現在はドイツ在住のエイハムさん。とても穏やかでフレンドリーな方で、演奏も会場がバックコーラスを担当、ご本人が主旋律を歌ったりなど、楽しい演出もあれこれ。メロディーは子ども向けに明るい曲もあるけれど、友人から著名詩人までさまざまな人による歌詞は、配給物資の箱を待つ人々の心の内だったり、シリアやパレスチナの現状を描いたものだったりで、音楽を通しての強いメッセージが心に深く残りました。ちなみにエイハムさん、ご両親はパレスチナ人で、正確にはシリア国内にあるヤルムーク・パレスチナ難民キャンプのご出身とのことです。

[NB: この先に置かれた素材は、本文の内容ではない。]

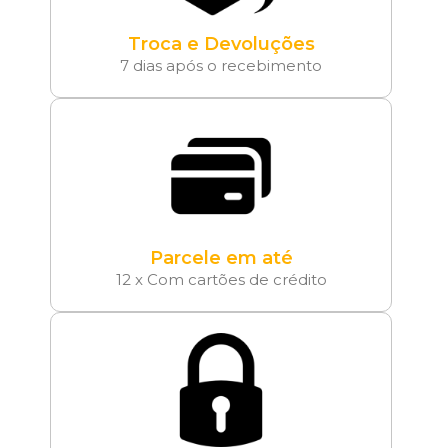
Troca e Devoluções
7 dias após o recebimento
Parcele em até
12 x Com cartões de crédito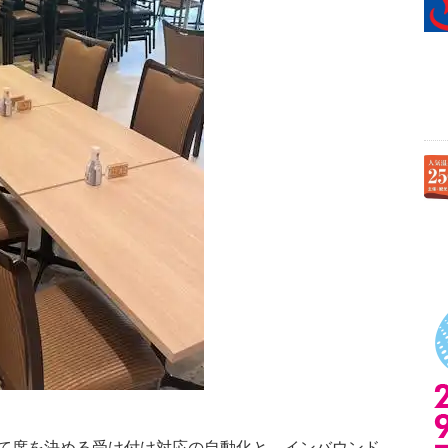
て席を決める受け付け対応の自動化と、インバウンド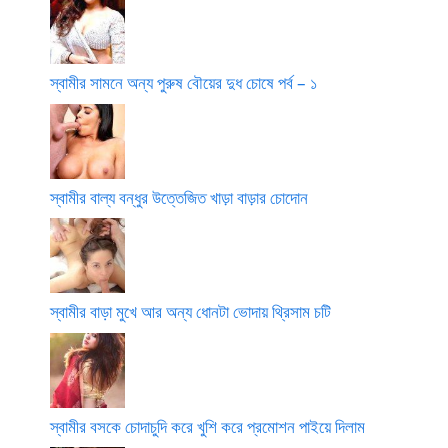
স্বামীর সামনে অন্য পুরুষ বৌয়ের দুধ চোষে পর্ব – ১
স্বামীর বাল্য বন্ধুর উত্তেজিত খাড়া বাড়ার চোদোন
স্বামীর বাড়া মুখে আর অন্য ধোনটা ভোদায় থ্রিসাম চটি
স্বামীর বসকে চোদাচুদি করে খুশি করে প্রমোশন পাইয়ে দিলাম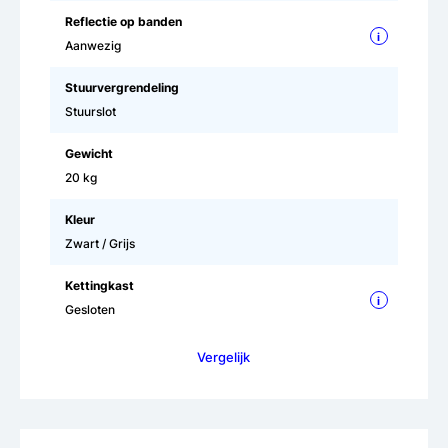
Reflectie op banden
i
Aanwezig
Stuurvergrendeling
Stuurslot
Gewicht
20 kg
Kleur
Zwart / Grijs
Kettingkast
i
Gesloten
Vergelijk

最後の曲はシリアの東グータ陥落をイメージして作曲したとのこと。演奏後には思いが高まってか、男泣きされてました。…東グータでも空爆があり、化学兵器の使用が疑われて子どもたちが口から泡をふいて倒れるなど、ニュースなどを通じて(私自身も含めて)世界は何が起こっているのか知っているのに止めることができていないわけで、ましてご自身が住んでいた国でそんなことが起こっていたら、この上なくつらいですよね…

アンコールは明るいメロディーの曲で、難民キャンプを去った友人らを思う歌とのこと。閉会後も会場に残られて、参加者の方々と英語でにこやかに談笑されていました。